Analyser une situation de travail

Une situation de travail ne correspond pas à un métier. La situation de travail doit être étudiée selon 3 approches, nécessaires à la bonne compréhension et prise en compte des différents éléments qui en font ce qu’elle est.

L’approche ergonomique prend en compte différents aspects de l’activité comme : les tâches, les objectifs/missions et l’activité réelle pour aborder la situation de travail. Il est également impératif de prendre en compte les différents spectres de la profession (physiologique, biomécanique, sociologique, psychologique, cognitif, social, économique, …).

Lors de l’analyse de l’activité de travail réelle, l’ergonome analyse les différents gestes réalisés lors de l’exécution de la tâche ainsi que l’environnement dans lequel l’Homme doit évoluer.

Il identifie les postures, les mouvements répétitifs, les efforts musculaires ou encore les éléments de l’environnement qui apportent une contrainte physique pour les opérateurs.

Qu’est-ce que l’on analyse ?

En premier lieu, une situation de travail peut s’observer selon l’approche “Mission-Tâches-Activités” que l’on peut traduire par « : « Qu’est-ce qui est demandé ? », « Comment l’opérateur doit-il réaliser cela ? » et « Comment l’opérateur réalise cela ? ». La mission exprime les finalités (ou sens) des actions réalisées par un opérateur dans le cadre de son activité professionnelle. Les tâches quant à elles représentent les opérations à réaliser, ce qu’il doit faire, ce qu’il lui est demandé.

L’activité de travail de l’opérateur représente la manière dont les résultats sont obtenus et les moyens utilisés, c’est-à-dire la différence entre ce qu’il lui est demandé et ce qu’il fait réellement pour l’atteindre.

Pourquoi analyser une situation de travail ?

Dans le cadre de projets tels que l’intégration de nouvelles technologies ou réaménagement des espaces de travail il est d’abord nécessaire d’analyser les situations de travail des acteurs concernés. Cette analyse de l’activité de travail permet de comprendre le fonctionnement et les enjeux de cette dernière au sein de l’organisation dans laquelle elle évolue. L’analyse est essentielle pour identifier les déterminants de l’activité qui nécessitent une modification ou adaptation dans le but d’améliorer les conditions de travail des opérateurs.

Elle permet de comprendre l’activité de l’opérateur dans l’ensemble des spectres évoqués plus haut, et de proposer la solution la plus adaptée aux besoins réels.

Qui analyse une situation de travail ??

Dans le cadre professionnel ce sont les médecins du travail ou les ergonomes qui analysent ces situations afin d’adapter le travail aux opérateurs. Cependant, les opérateurs peuvent être amenés à s’observer entre eux s’ils ont été formés/sensibilisés auparavant (par exemple par le biais d’un groupe de travail animé par un ergonome ou par la mise en place de formation autopilotée par les opérateurs …)

Comment analyser une situation de travail ?

Tout dépend de ce que l’on cherche à analyser : un comportement, des compétences, des signes de fatigues/situations contraignantes physiquement, l’organisation, l’environnement, etc.
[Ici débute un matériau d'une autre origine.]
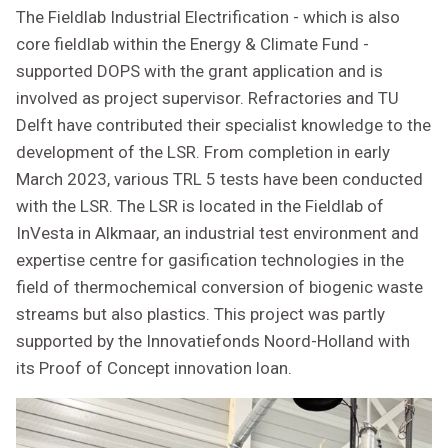
The Fieldlab Industrial Electrification - which is also
core fieldlab within the Energy & Climate Fund -
supported DOPS with the grant application and is
involved as project supervisor. Refractories and TU
Delft have contributed their specialist knowledge to the
development of the LSR. From completion in early
March 2023, various TRL 5 tests have been conducted
with the LSR. The LSR is located in the Fieldlab of
InVesta in Alkmaar, an industrial test environment and
expertise centre for gasification technologies in the
field of thermochemical conversion of biogenic waste
streams but also plastics. This project was partly
supported by the Innovatiefonds Noord-Holland with
its Proof of Concept innovation loan.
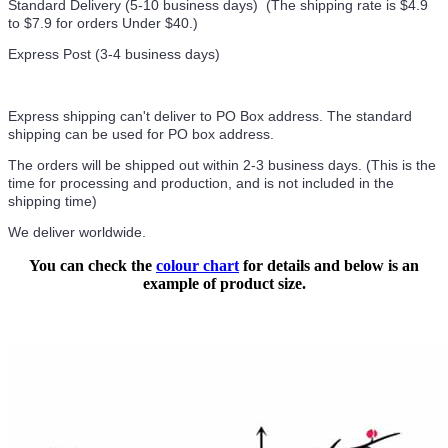
Standard Delivery (5-10 business days) (
The shipping rate is $4.9
to $7.9 for orders Under $40.
)
Express Post (3-4 business days)
Express shipping can't deliver to PO Box address. The standard
shipping can be used for PO box address.
The orders will be shipped out within 2-3 business days. (This is the
time for processing and production, and is not included in the
shipping time)
We deliver worldwide.
You can check the
colour chart
for details and below is an
example of product size.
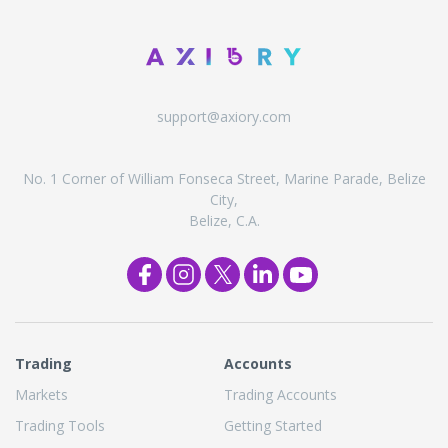
support@axiory.com
No. 1 Corner of William Fonseca Street, Marine Parade, Belize
City,
Belize, C.A.
Trading
Accounts
Markets
Trading Accounts
Trading Tools
Getting Started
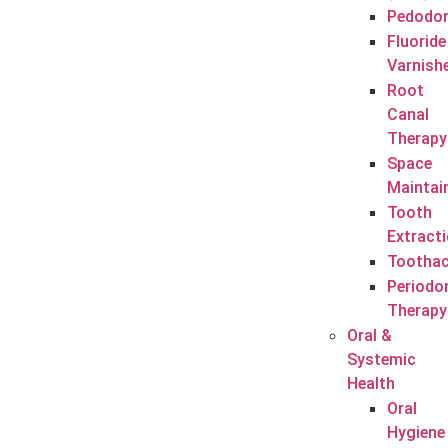
Pedodon
Fluoride
Varnish
Root
Canal
Therapy
Space
Maintai
Tooth
Extract
Tootha
Periodo
Therapy
Oral &
Systemic
Health
Oral
Hygiene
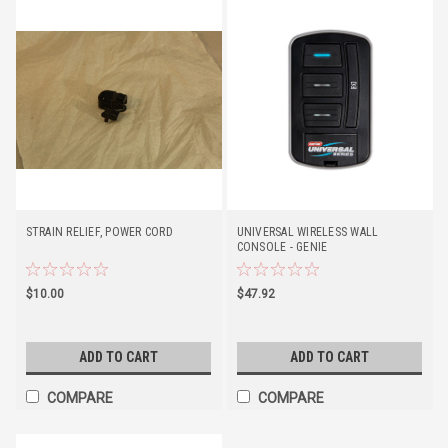
STRAIN RELIEF, POWER CORD
UNIVERSAL WIRELESS WALL
CONSOLE - GENIE
$10.00
$47.92
ADD TO CART
ADD TO CART
COMPARE
COMPARE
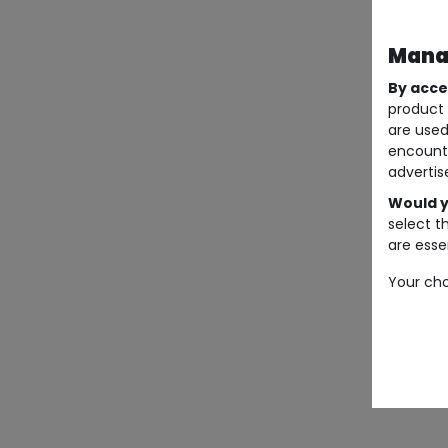
Manag
By acce
product 
are used
encount
advertis
Would y
select t
are essen
Your cho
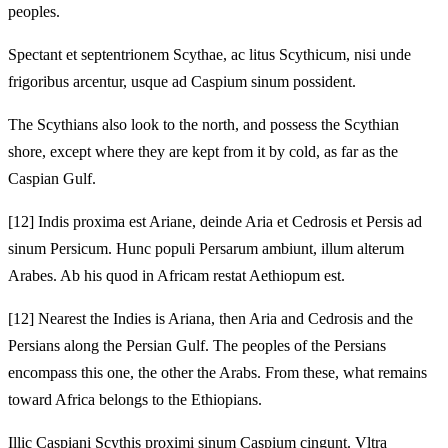
peoples.
Spectant et septentrionem Scythae, ac litus Scythicum, nisi unde
frigoribus arcentur, usque ad Caspium sinum possident.
The Scythians also look to the north, and possess the Scythian
shore, except where they are kept from it by cold, as far as the
Caspian Gulf.
[12]
Indis proxima est Ariane, deinde Aria et Cedrosis et Persis ad
sinum Persicum. Hunc populi Persarum ambiunt, illum alterum
Arabes. Ab his quod in Africam restat Aethiopum est.
[12]
Nearest the Indies is Ariana, then Aria and Cedrosis and the
Persians along the Persian Gulf. The peoples of the Persians
encompass this one, the other the Arabs. From these, what remains
toward Africa belongs to the Ethiopians.
Illic Caspiani Scythis proximi sinum Caspium cingunt. Vltra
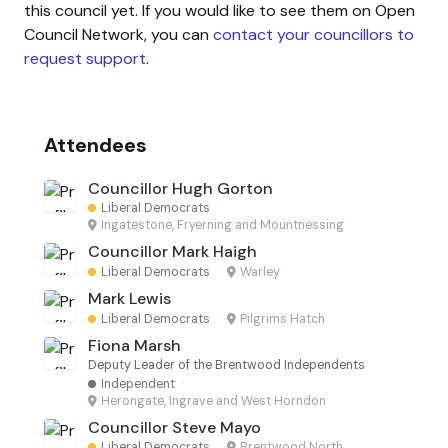
this council yet. If you would like to see them on Open
Council Network, you can
contact your councillors to
request support
.
Attendees
Councillor Hugh Gorton
Liberal Democrats
·
Ingatestone, Fryerning and Mountnessing
Councillor Mark Haigh
Liberal Democrats
·
Warley
Mark Lewis
Liberal Democrats
·
Pilgrims Hatch
Fiona Marsh
Deputy Leader of the Brentwood Independents
Independent
·
Herongate, Ingrave and West Horndon
Councillor Steve Mayo
Liberal Democrats
·
Brentwood North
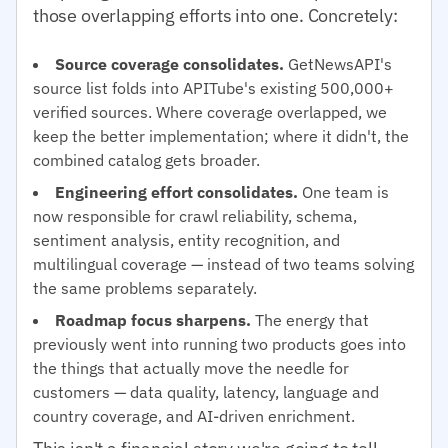
those overlapping efforts into one. Concretely:
Source coverage consolidates.
GetNewsAPI's
source list folds into APITube's existing 500,000+
verified sources. Where coverage overlapped, we
keep the better implementation; where it didn't, the
combined catalog gets broader.
Engineering effort consolidates.
One team is
now responsible for crawl reliability, schema,
sentiment analysis, entity recognition, and
multilingual coverage — instead of two teams solving
the same problems separately.
Roadmap focus sharpens.
The energy that
previously went into running two products goes into
the things that actually move the needle for
customers — data quality, latency, language and
country coverage, and AI-driven enrichment.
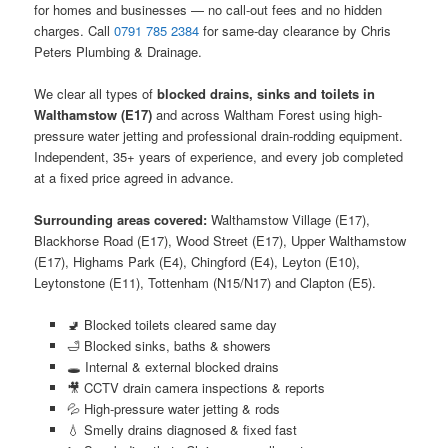
for homes and businesses — no call-out fees and no hidden
charges. Call
0791 785 2384
for same-day clearance by Chris
Peters Plumbing & Drainage.
We clear all types of
blocked drains, sinks and toilets in
Walthamstow (E17)
and across Waltham Forest using high-
pressure water jetting and professional drain-rodding equipment.
Independent, 35+ years of experience, and every job completed
at a fixed price agreed in advance.
Surrounding areas covered:
Walthamstow Village (E17),
Blackhorse Road (E17), Wood Street (E17), Upper Walthamstow
(E17), Highams Park (E4), Chingford (E4), Leyton (E10),
Leytonstone (E11), Tottenham (N15/N17) and Clapton (E5).
🚽 Blocked toilets cleared same day
🛁 Blocked sinks, baths & showers
🕳️ Internal & external blocked drains
🎥 CCTV drain camera inspections & reports
💦 High-pressure water jetting & rods
💧 Smelly drains diagnosed & fixed fast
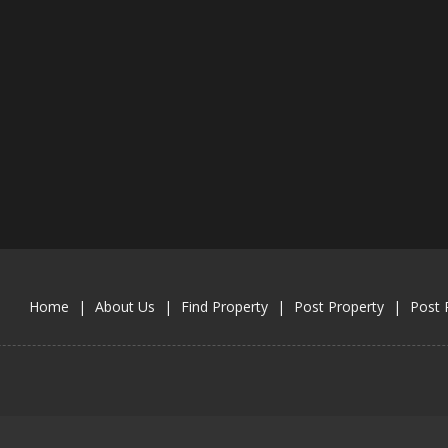
Home
|
About Us
|
Find Property
|
Post Property
|
Post 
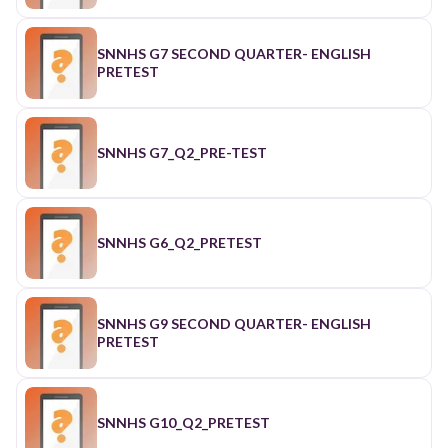
SNNHS G7 SECOND QUARTER- ENGLISH
PRETEST
SNNHS G7_Q2_PRE-TEST
SNNHS G6_Q2_PRETEST
SNNHS G9 SECOND QUARTER- ENGLISH
PRETEST
SNNHS G10_Q2_PRETEST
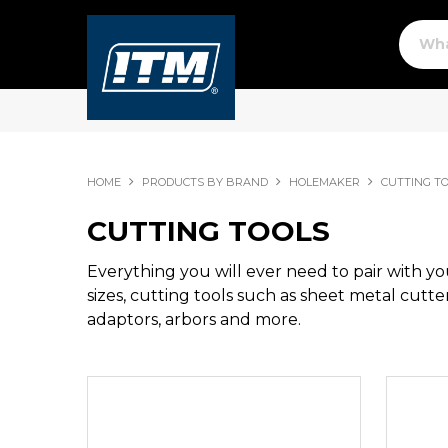
HOME
PRODUCTS BY BRAND
HOLEMAKER
CUTTING T
CUTTING TOOLS
Everything you will ever need to pair with y
sizes, cutting tools such as sheet metal cutter
adaptors, arbors and more.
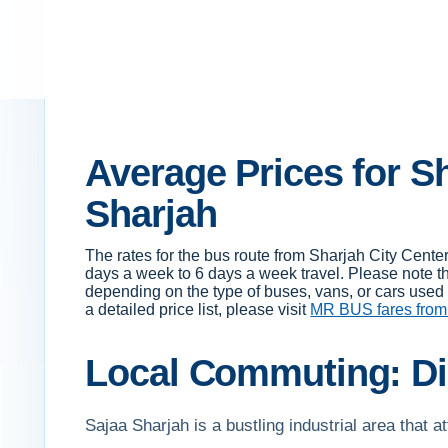
Average Prices for Sh
Sharjah
The rates for the bus route from Sharjah City Cent
days a week to 6 days a week travel. Please note t
depending on the type of buses, vans, or cars used f
a detailed price list, please visit
MR BUS fares from
Local Commuting: Di
Sajaa Sharjah is a bustling industrial area that a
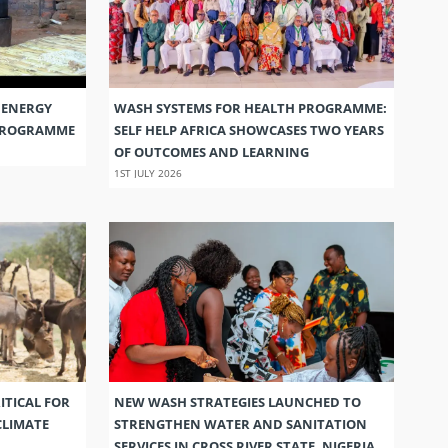
 ENERGY
WASH SYSTEMS FOR HEALTH PROGRAMME:
 PROGRAMME
SELF HELP AFRICA SHOWCASES TWO YEARS
OF OUTCOMES AND LEARNING
1ST JULY 2026
ITICAL FOR
NEW WASH STRATEGIES LAUNCHED TO
CLIMATE
STRENGTHEN WATER AND SANITATION
SERVICES IN CROSS RIVER STATE, NIGERIA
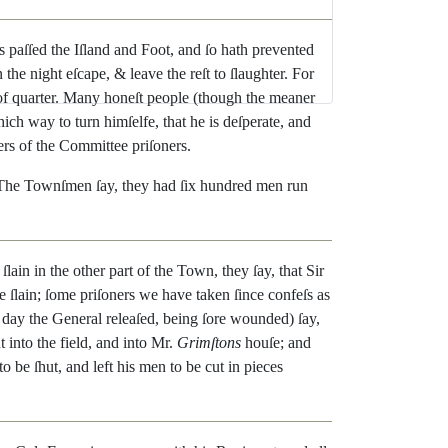
s
paſſed
the
Iſland
and
Foot
,
and
ſo
hath
prevented
n
the
night
eſcape
,
&
leave
the
reſt
to
ſlaughter
.
For
of
quarter
.
Many
honeſt
people
(
though
the
meaner
hich
way
to
turn
himſelfe
,
that
he
is
deſperate
,
and
ers
of
the
Committee
priſoners
.
The
Townſmen
ſay
,
they
had
ſix
hun
dred
men
run
ſlain
in
the
other
part
of
the
Town
,
they
ſay
,
that
Sir
e
ſlain
;
ſome
priſoners
we
have
taken
ſince
confeſs
as
day
the
General
releaſed
,
being
ſore
wounded
)
ſay
,
t
into
the
field
,
and
into
Mr.
Grimſtons
houſe
;
and
to
be
ſhut
,
and
left
his
men
to
be
cut
in
pieces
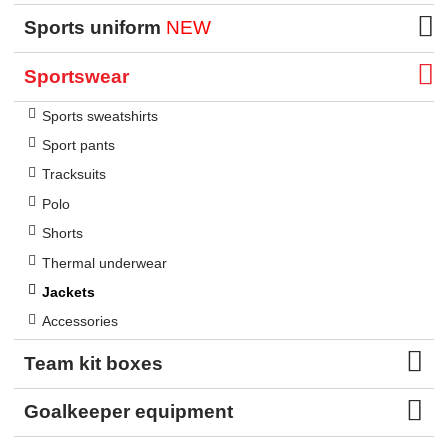
Sports uniform
NEW
Sportswear
Sports sweatshirts
Sport pants
Tracksuits
Polo
Shorts
Thermal underwear
Jackets
Accessories
Team kit boxes
Goalkeeper equipment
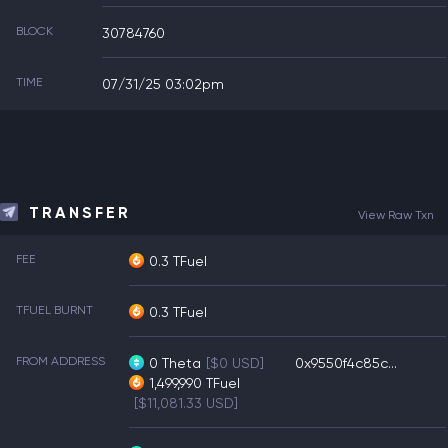
BLOCK
30784760
TIME
07/31/25 03:02pm
TRANSFER
View Raw Txn
FEE
0.3 TFuel
TFUEL BURNT
0.3 TFuel
FROM ADDRESS
0
Theta
[$0 USD]
0x9550f4c85c...
1,499,990
TFuel
[$11,081.33 USD]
Pour cela, l’ergonome dispose de plusieurs outils pour capitaliser ces données : grilles d’observations, vidéos, photos, entretiens, « verbatims », ou simplement des notes .

Ensuite, il y a plusieurs phases d’analyses, selon la profondeur que l’on souhaite atteindre dans l’analyse. Ainsi, on commence de façon « large » avec une vue globale sur l’activité, voire même de l’organisation, jusqu’à cibler une situation en particulier, ou même un geste.

Que fait-on après une analyse de situation de travail ?

Quand toutes les données ont été capitalisées, on peut ensuite les exploiter et passer à la phase d’analyse. L’ergonome cherche à faire émerger des réflexions, des questionnements en lien avec les retours des opérateurs, qui peuvent alors confirmer ou infirmer nos hypothèses. Cette phase d’analyse permet alors de dégager des pistes d’améliorations et ou des préconisations sur ce qui peut être mis en place pour l’opérateur, mais aussi plus largement pour la structure. Les données sont également utiles après leur exploitation et leur restitution à l’entreprise, elles sont capitalisées par l’ergonome pour lui servir de base de données sur des projets futurs et semblables.